• [ASSIGNMENT]: Go through the listing beneath this task and return every line that carries the string "Adubo".

• [PROVIDED ENTRIES]:
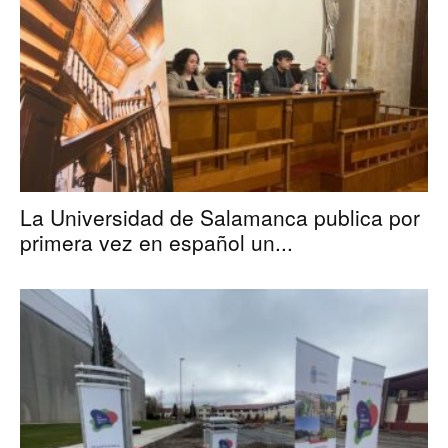
La Universidad de Salamanca publica por
primera vez en español un...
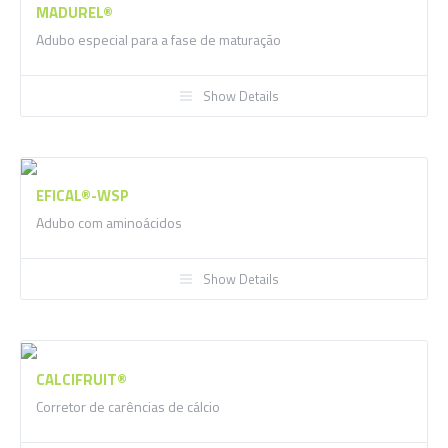
MADUREL®
Adubo especial para a fase de maturação
Show Details
EFICAL®-WSP
Adubo com aminoácidos
Show Details
CALCIFRUIT®
Corretor de carências de cálcio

• [RESPONSE TO THIS EXERCISE]:
Adubo especial para a fase de maturação
Adubo com aminoácidos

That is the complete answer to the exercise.